Buonasera a tutti.
A seguito dell'esame tecnico della documentazione presentata per l'attività di deposito di materiali combustibili ......
In particolare, vista la presenza di quantitativi significativi di materie plastiche, cartone e imballaggi, si richiede di integrare il progetto con una specifica Valutazione del Rischio Ambientale (rif. Capitolo V.1 del D.M. 03/08/2015 - Codice di Prevenzione Incendi).
Tale analisi dovrà dettagliare:
1) Caratterizzazione del carico d'incendio: quantità esatta e tipologia dei materiali (es. polimeri, carta pressata).
2) Misure di mitigazione: sistemi per il contenimento delle acque di spegnimento contaminate per evitare lo sversamento nel suolo o in fognatura.
3) Impatto dei fumi: valutazione delle conseguenze della combustione di plastiche in relazione al contesto ambientale circostante."
Il depositi presenta un sistema ESFR. Ho parlato con il funzionario pochi minuti al telefono, era occupato.....

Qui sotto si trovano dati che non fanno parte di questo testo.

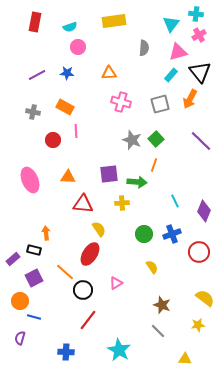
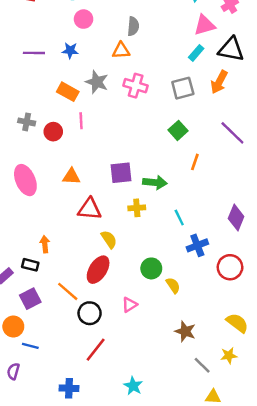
gray semicircle: (144, 48) -> (133, 26), moved
black triangle: (200, 72) -> (231, 49), turned -40
purple line: (37, 75) -> (34, 53), turned 30
gray cross: (33, 112) -> (27, 122), moved
gray star: (132, 140) -> (97, 82), moved
orange line: (154, 165) -> (195, 162), moved
cyan line: (175, 201) -> (179, 218), moved
green circle: (144, 234) -> (151, 268), moved
gray line: (158, 331) -> (202, 365), moved
cyan star: (119, 350) -> (133, 386), size x0.7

Se applico il paragrafo G.3.4 Se non diversamente indicato nel presente documento o determinato in esito a specifica valutazione del rischio, il profilo di rischio Rambiente è ritenuto non significativo:
a. negli ambiti protetti da impianti o sistemi automatici di completa estinzione dell’incendio (capitolo S.6) a disponibilità superiore;
Nel web ho trovato poco: Come si ottiene la disponibilità superiore?

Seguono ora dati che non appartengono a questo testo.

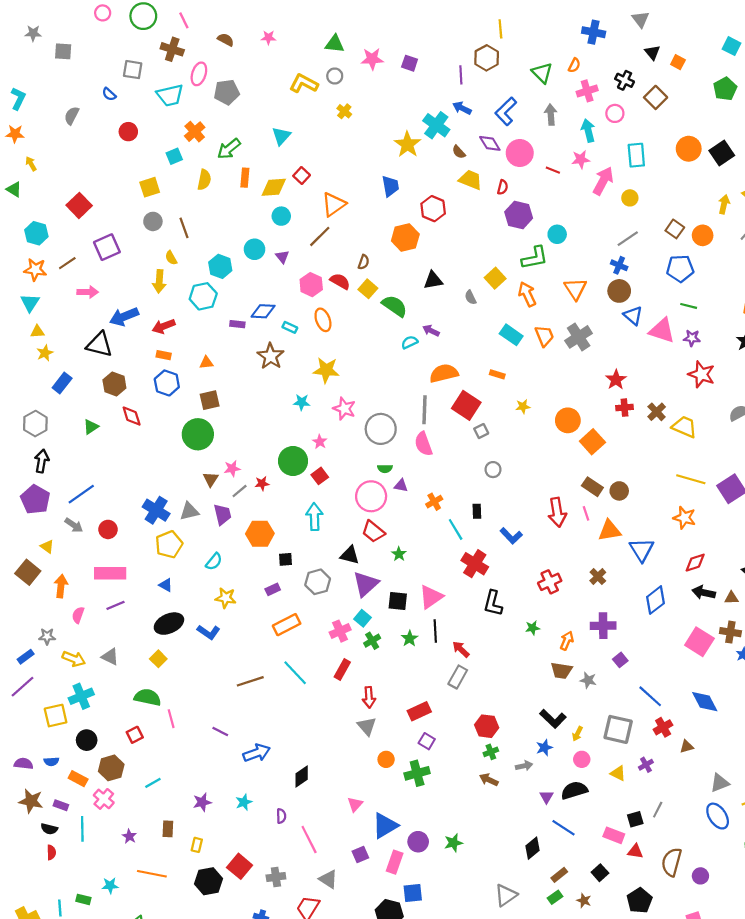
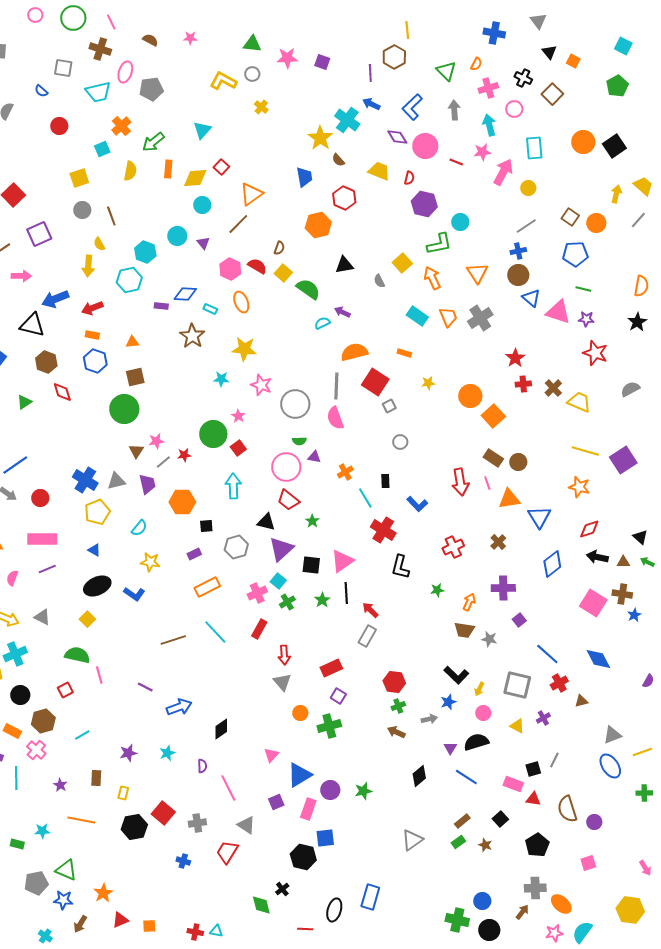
brown semicircle: (459, 152) -> (338, 160), moved
blue cross: (619, 265) -> (518, 251), turned -35
black diamond: (533, 848) -> (419, 776), moved
brown semicircle: (672, 862) -> (567, 809), turned -32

Serbatoi o accumuli più grandi , maggiore riserva idrica;
Pompe di maggiore portata o pressione , più pressione nei rami principali;
Tubazioni più ampie, riduzione delle perdite di carico;
Ridondanza nelle valvole e nei rami principali , garantisce attivazione completa anche in caso di guasto parziale;
Ridondanza della Stazione di Pompaggio; (non ne basta una di riserva al 100 % della portata richiesta e pressione?);
Controllo impianto 24 h e Affidabilità dei Componenti: Utilizzo di componenti certificati con bassi tassi di guasto e disponibilità immediata di pezzi di ricambio in loco;
Alimentazione Idrica Garantita; La riserva idrica deve essere dimensionata per assicurare la portata e la pressione richieste per tutta la durata prevista (solitamente 60 minuti per gli ESFR), con sistemi di reintegro affidabili;
Integrazione con la GSA: L'impianto deve essere inserito in un piano di Gestione della Sicurezza Antincendio (GSA) di livello elevato, che preveda procedure rigorose per la verifica periodica della funzionalità;
Analisi del Rischio Specifica: La disponibilità superiore non è una caratteristica standard, ma deve essere dimostrata tramite un'analisi del rischio completa che renda "non credibili" gli scenari di fallimento dell'impianto (target di probabilità di fallimento spesso indicato sotto 10elevato -6).
Ma c'è un libro, un decreto, una norma, qualcosa per capire come si realizza un impianto sprinkler a disponibilità superiore? D
Oppure devo fare un bacino di contenimento?